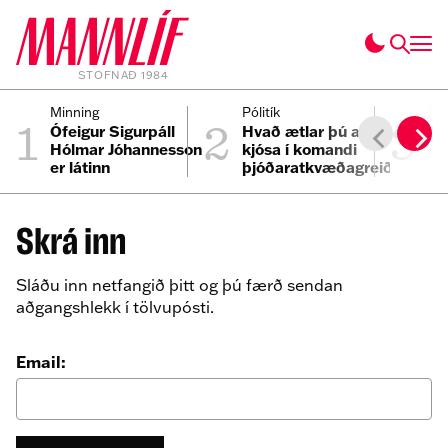
STOFNAÐ 1984
1
2
3
Minning
Pólitík
Fól
Ófeigur Sigurpáll
Hvað ætlar þú að
Se
Hólmar Jóhannesson
kjósa í komandi
ei
er látinn
þjóðaratkvæðagreiðslu?
Skrá inn
Sláðu inn netfangið þitt og þú færð sendan
aðgangshlekk í tölvupósti.
Email:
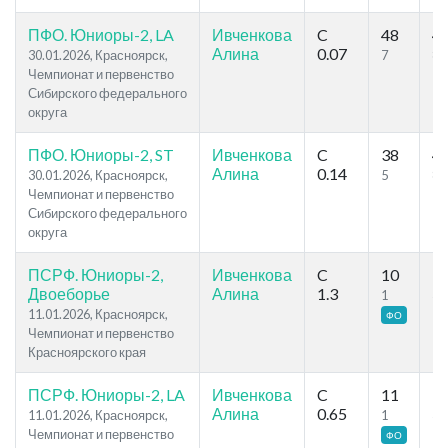
ПФО. Юниоры-2, LA
Ивченкова
C
48
4
Алина
0.07
30.01.2026, Красноярск,
7
8
Чемпионат и первенство
Сибирского федерального
округа
ПФО. Юниоры-2, ST
Ивченкова
C
38
4
Алина
0.14
30.01.2026, Красноярск,
5
8
Чемпионат и первенство
Сибирского федерального
округа
ПСРФ. Юниоры-2,
Ивченкова
C
10
1
Двоеборье
Алина
1.3
1
3
11.01.2026, Красноярск,
ФО
Чемпионат и первенство
Красноярского края
ПСРФ. Юниоры-2, LA
Ивченкова
C
11
1
Алина
0.65
11.01.2026, Красноярск,
1
3
Чемпионат и первенство
ФО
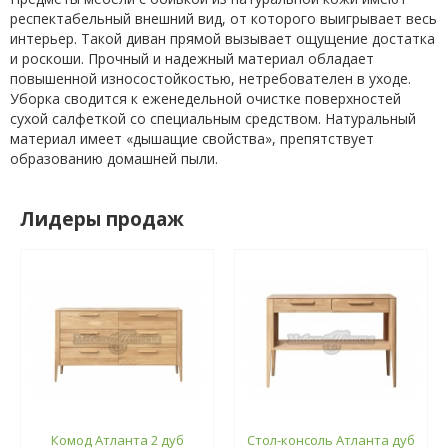
респектабельный внешний вид, от которого выигрывает весь
интерьер. Такой диван прямой вызывает ощущение достатка
и роскоши. Прочный и надежный материал обладает
повышенной износостойкостью, нетребователен в уходе.
Уборка сводится к еженедельной очистке поверхностей
сухой салфеткой со специальным средством. Натуральный
материал имеет «дышащие свойства», препятствует
образованию домашней пыли.
Лидеры продаж
Комод Атланта 2 дуб
Стол-консоль Атланта дуб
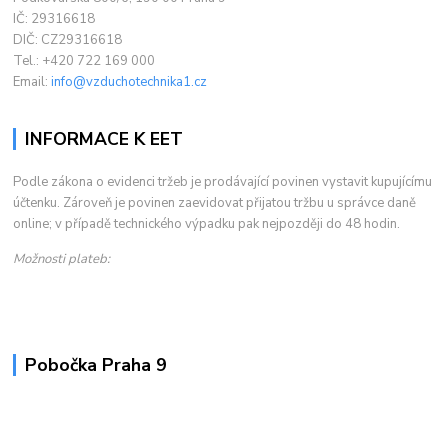
IČ: 29316618
DIČ: CZ29316618
Tel.: +420 722 169 000
Email:
info@vzduchotechnika1.cz
INFORMACE K EET
Podle zákona o evidenci tržeb je prodávající povinen vystavit kupujícímu
účtenku. Zároveň je povinen zaevidovat přijatou tržbu u správce daně
online; v případě technického výpadku pak nejpozději do 48 hodin.
Možnosti plateb:
Pobočka Praha 9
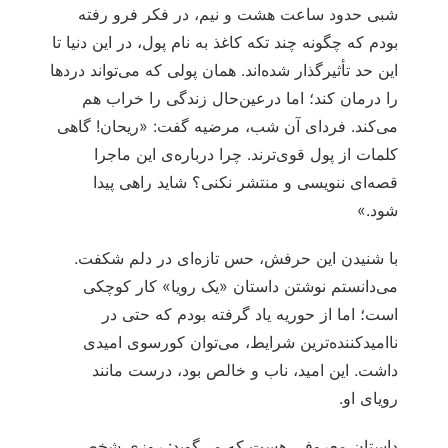
شبی حدود ساعت هشت و نیم، در فکر فرو رفته
بودم که چگونه چند تکه کاغذ به نام پول، در این دنیا تا
این حد تأثیرگذار شده‌اند. همان پولی که می‌تواند دردها
را درمان کند؛ اما درعین‌حال زندگی را خراب هم
می‌کند. فردای آن شب، مرضیه گفت: «ریحان! گاهی
کلمات از پول قوی‌ترند. چرا درباره‌ی این ماجرا
قصه‌ای ننویسی و منتشر نکنی؟ شاید راهی پیدا
شود.»
با شنیدن این حرفش، حس تازه‌ای در دلم شکفت.
می‌دانستم نوشتن داستان «یک رویا» کار کوچکی
است؛ اما از حوریه یاد گرفته بودم که حتی در
ناامیدکننده‌ترین شرایط، می‌توان کورسوی امیدی
داشت. این امید، ناب و خالص بود، درست مانند
رویای او.
داستان معروفی هست که می‌گوید: روزی شخصی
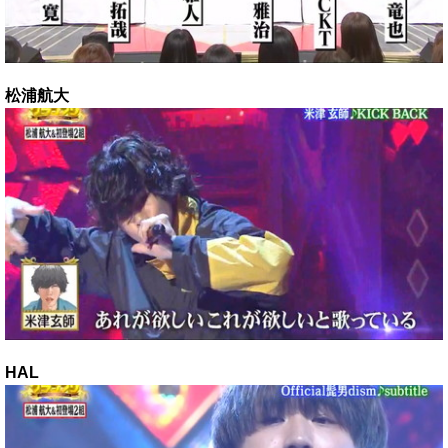
松浦航大
HAL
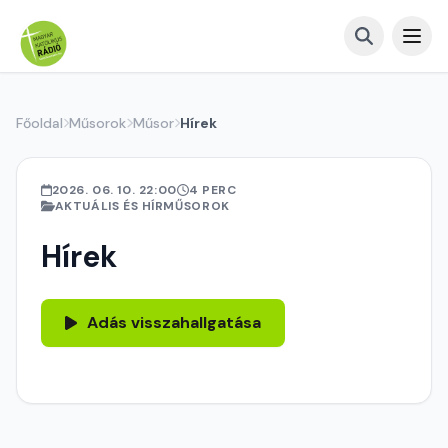
Főoldal
Műsorok
Műsor
Hírek
2026. 06. 10. 22:00
4 PERC
AKTUÁLIS ÉS HÍRMŰSOROK
Hírek
Adás visszahallgatása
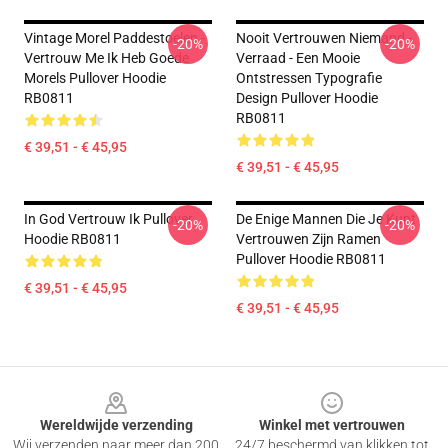
Vintage Morel Paddestoelen -
Nooit Vertrouwen Niemand -
-20%
-20%
Vertrouw Me Ik Heb Goede
Verraad - Een Mooie
Morels Pullover Hoodie
Ontstressen Typografie
RB0811
Design Pullover Hoodie
RB0811
€ 39,51 - € 45,95
€ 39,51 - € 45,95
In God Vertrouw Ik Pullover
De Enige Mannen Die Je Kunt
-20%
-20%
Hoodie RB0811
Vertrouwen Zijn Ramen
Pullover Hoodie RB0811
€ 39,51 - € 45,95
€ 39,51 - € 45,95
Footer
Wereldwijde verzending
Winkel met vertrouwen
Wij verzenden naar meer dan 200
24/7 beschermd van klikken tot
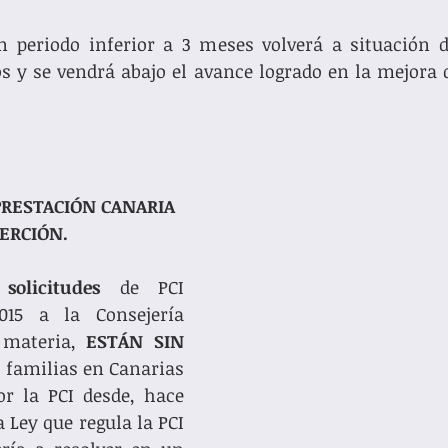
n periodo inferior a 3 meses volverá a situación d
s y se vendrá abajo el avance logrado en la mejora d
PRESTACIÓN CANARIA 
ERCIÓN. 
olicitudes 
de PCI 
15 a la Consejería 
materia, 
ESTÁN SIN 
e familias en Canarias 
r la PCI desde, hace 
 Ley que regula la PCI 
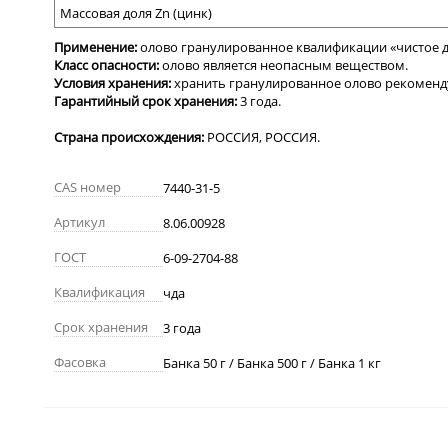
Массовая доля Zn (цинк)
Применение:
олово
гранулированное квалификации «чистое д
Класс опасности:
олово является неопасным веществом.
Условия хранения:
хранить гранулированное олово рекомендую
Гарантийный срок хранения:
3 года.
Страна происхождения:
РОССИЯ, РОССИЯ.
CAS номер
7440-31-5
Артикул
8.06.00928
ГОСТ
6-09-2704-88
Квалификация
чда
Срок хранения
3 года
Фасовка
Банка 50 г / Банка 500 г / Банка 1 кг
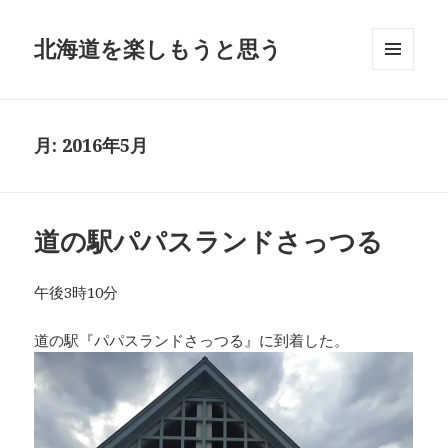
北海道を楽しもうと思う
メニュ
ーとウ
ィジェ
ット
月:
2016年5月
道の駅パパスランドさっつる
午後3時10分
道の駅『パパスランドさっつる』に到着した。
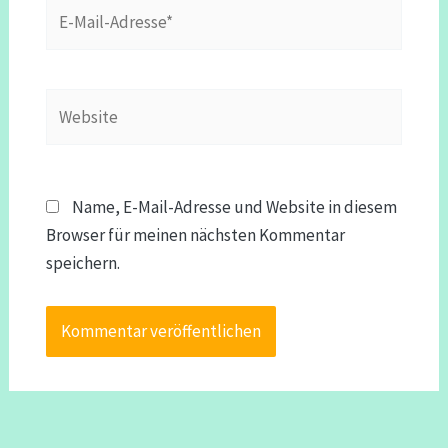
E-
Mail-
Adresse*
Website
Name, E-Mail-Adresse und Website in diesem
Browser für meinen nächsten Kommentar
speichern.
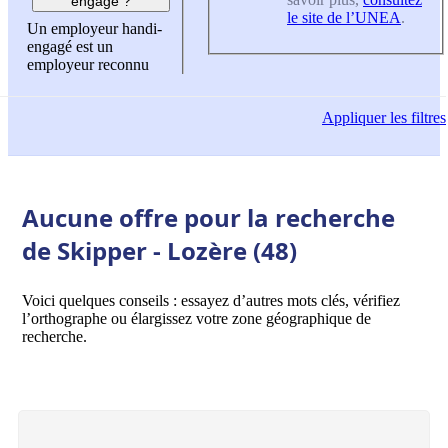
engagé ?
le site de l’UNEA
.
Un employeur handi-
engagé est un
employeur reconnu
Appliquer
les filtres
Aucune offre pour la recherche
de Skipper - Lozère (48)
Voici quelques conseils : essayez d’autres mots clés, vérifiez
l’orthographe ou élargissez votre zone géographique de
recherche.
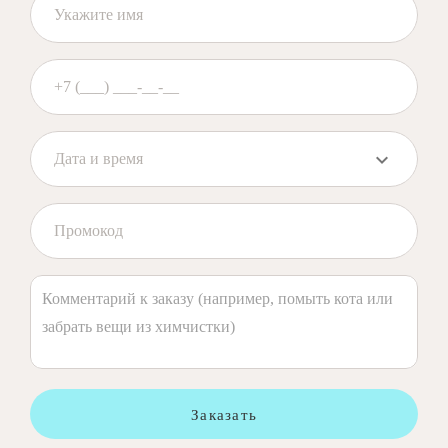
Заказать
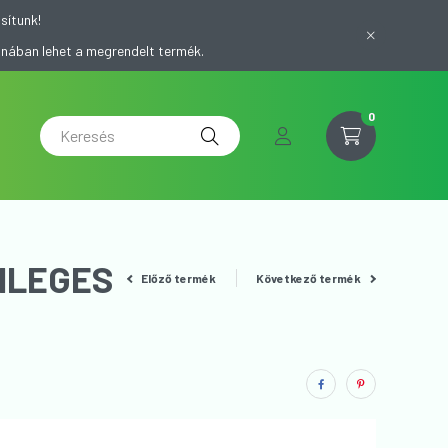
sítunk!
onában lehet a megrendelt termék.
0
EMLEGES
Előző termék
Következő termék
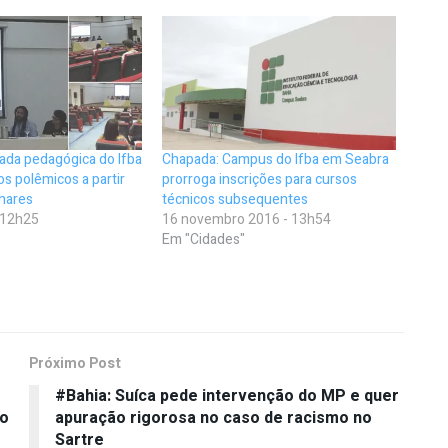
ada pedagógica do Ifba
Chapada: Campus do Ifba em Seabra
s polêmicos a partir
prorroga inscrições para cursos
lhares
técnicos subsequentes
- 12h25
16 novembro 2016 - 13h54
Em "Cidades"
Próximo Post
#Bahia: Suíca pede intervenção do MP e quer
ão
apuração rigorosa no caso de racismo no
Sartre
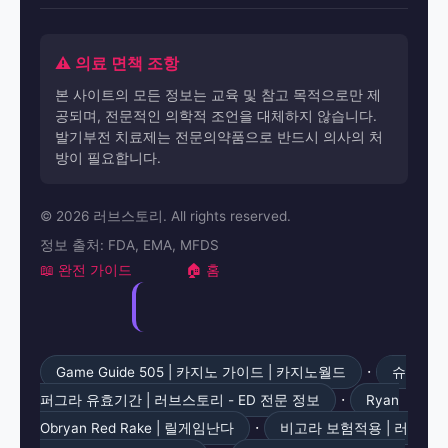
⚠️ 의료 면책 조항
본 사이트의 모든 정보는 교육 및 참고 목적으로만 제
공되며, 전문적인 의학적 조언을 대체하지 않습니다.
발기부전 치료제는 전문의약품으로 반드시 의사의 처
방이 필요합니다.
© 2026 러브스토리. All rights reserved.
정보 출처: FDA, EMA, MFDS
📖 완전 가이드
🏠 홈
·
Game Guide 505 | 카지노 가이드 | 카지노월드
슈
·
퍼그라 유효기간 | 러브스토리 - ED 전문 정보
Ryan
·
Obryan Red Rake | 릴게임난다
비고라 보험적용 | 러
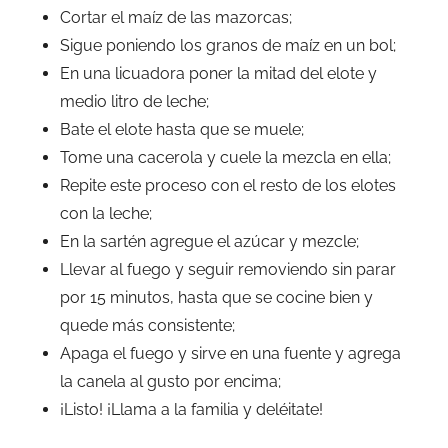
Cortar el maíz de las mazorcas;
Sigue poniendo los granos de maíz en un bol;
En una licuadora poner la mitad del elote y
medio litro de leche;
Bate el elote hasta que se muele;
Tome una cacerola y cuele la mezcla en ella;
Repite este proceso con el resto de los elotes
con la leche;
En la sartén agregue el azúcar y mezcle;
Llevar al fuego y seguir removiendo sin parar
por 15 minutos, hasta que se cocine bien y
quede más consistente;
Apaga el fuego y sirve en una fuente y agrega
la canela al gusto por encima;
¡Listo! ¡Llama a la familia y deléitate!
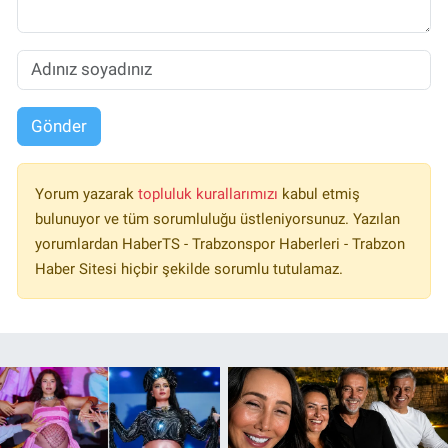
Gönder
Yorum yazarak
topluluk kurallarımızı
kabul etmiş
bulunuyor ve tüm sorumluluğu üstleniyorsunuz. Yazılan
yorumlardan HaberTS - Trabzonspor Haberleri - Trabzon
Haber Sitesi hiçbir şekilde sorumlu tutulamaz.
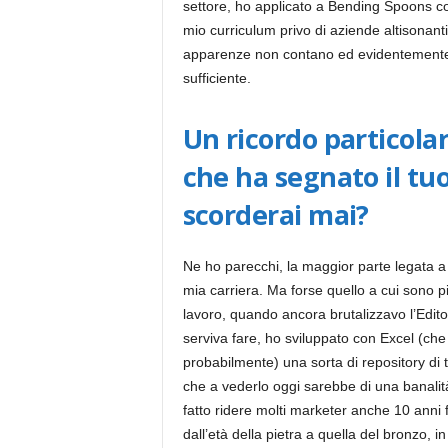
settore, ho applicato a Bending Spoons co
mio curriculum privo di aziende altisonanti
apparenze non contano ed evidentemente l
sufficiente.
Un ricordo particola
che ha segnato il tu
scorderai mai?
Ne ho parecchi, la maggior parte legata a 
mia carriera. Ma forse quello a cui sono pi
lavoro, quando ancora brutalizzavo l’Edito
serviva fare, ho sviluppato con Excel (ch
probabilmente) una sorta di repository di tu
che a vederlo oggi sarebbe di una banal
fatto ridere molti marketer anche 10 anni
dall’età della pietra a quella del bronzo,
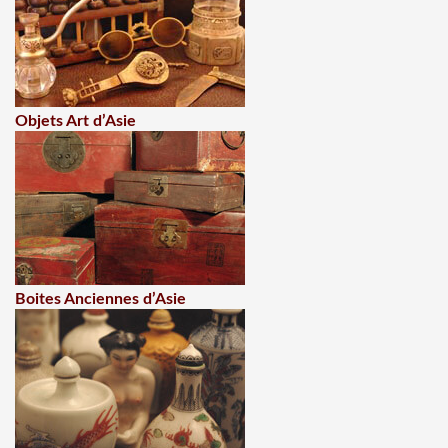
Objets Art d’Asie
Boites Anciennes d’Asie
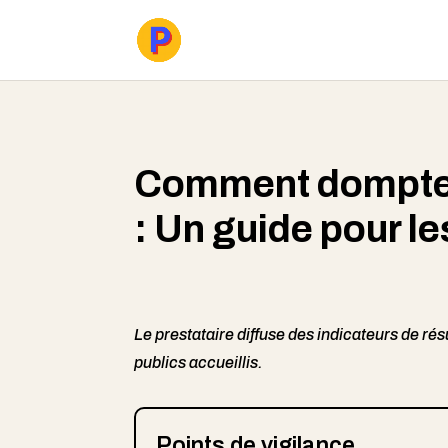
Comment dompter 
: Un guide pour le
Le prestataire diffuse des indicateurs de ré
publics accueillis.
Points de vigilance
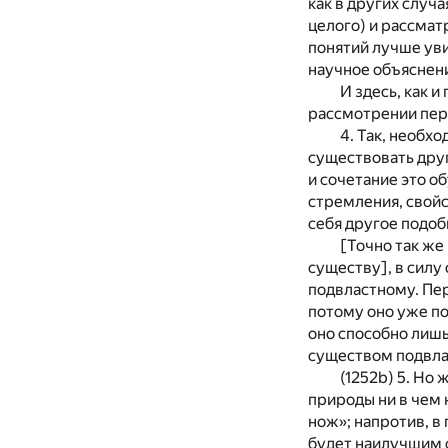
как в других случ
целого) и рассмат
понятий лучше уви
научное объяснен
И здесь, как 
рассмотрении пер
4. Так, необх
существовать друг
и сочетание это о
стремления, свойс
себя другое подоб
[Точно так же
существу], в силу
подвластному. Пе
потому оно уже по
оно способно лишь
существом подвлас
(1252b) 5. Но
природы ни в чем 
нож»; напротив, в
будет наилучшим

*WHAT YOU SHOULD DO*
Write out, word for word, the stretch of entries that begins at the line with "Массовая доля Zn (цинк)" and ends at the line with "비고라 보험적용 | 러". Pictures do not belong in it.

*EXERCISE OUTPUT*
Массовая доля Zn (цинк)
Применение:
олово
гранулированное квалификации «чистое д
Класс опасности:
олово является неопасным веществом.
Условия хранения:
хранить гранулированное олово рекомендую
Гарантийный срок хранения:
3 года.
Страна происхождения:
РОССИЯ, РОССИЯ.
CAS номер
7440-31-5
Артикул
8.06.00928
ГОСТ
6-09-2704-88
Квалификация
чда
Срок хранения
3 года
Фасовка
Банка 50 г / Банка 500 г / Банка 1 кг
北海道を楽しもうと思う
メニュ
ーとウ
ィジェ
ット
月:
2016年5月
道の駅パパスランドさっつる
午後3時10分
道の駅『パパスランドさっつる』に到着した。
E-
Mail-
Adresse*
Website
Name, E-Mail-Adresse und Website in diesem
Browser für meinen nächsten Kommentar
speichern.
engagé ?
le site de l’UNEA
.
Un employeur handi-
engagé est un
employeur reconnu
Appliquer
les filtres
Aucune offre pour la recherche
de Skipper - Lozère (48)
Voici quelques conseils : essayez d’autres mots clés, vérifiez
l’orthographe ou élargissez votre zone géographique de
recherche.
Заказать
sítunk!
onában lehet a megrendelt termék.
0
EMLEGES
Előző termék
Következő termék
ada pedagógica do Ifba
Chapada: Campus do Ifba em Seabra
s polêmicos a partir
prorroga inscrições para cursos
lhares
técnicos subsequentes
- 12h25
16 novembro 2016 - 13h54
Em "Cidades"
Próximo Post
#Bahia: Suíca pede intervenção do MP e quer
ão
apuração rigorosa no caso de racismo no
Sartre
⚠️ 의료 면책 조항
본 사이트의 모든 정보는 교육 및 참고 목적으로만 제
공되며, 전문적인 의학적 조언을 대체하지 않습니다.
발기부전 치료제는 전문의약품으로 반드시 의사의 처
방이 필요합니다.
© 2026 러브스토리. All rights reserved.
정보 출처: FDA, EMA, MFDS
📖 완전 가이드
🏠 홈
·
Game Guide 505 | 카지노 가이드 | 카지노월드
슈
·
퍼그라 유효기간 | 러브스토리 - ED 전문 정보
Ryan
·
Obryan Red Rake | 릴게임난다
비고라 보험적용 | 러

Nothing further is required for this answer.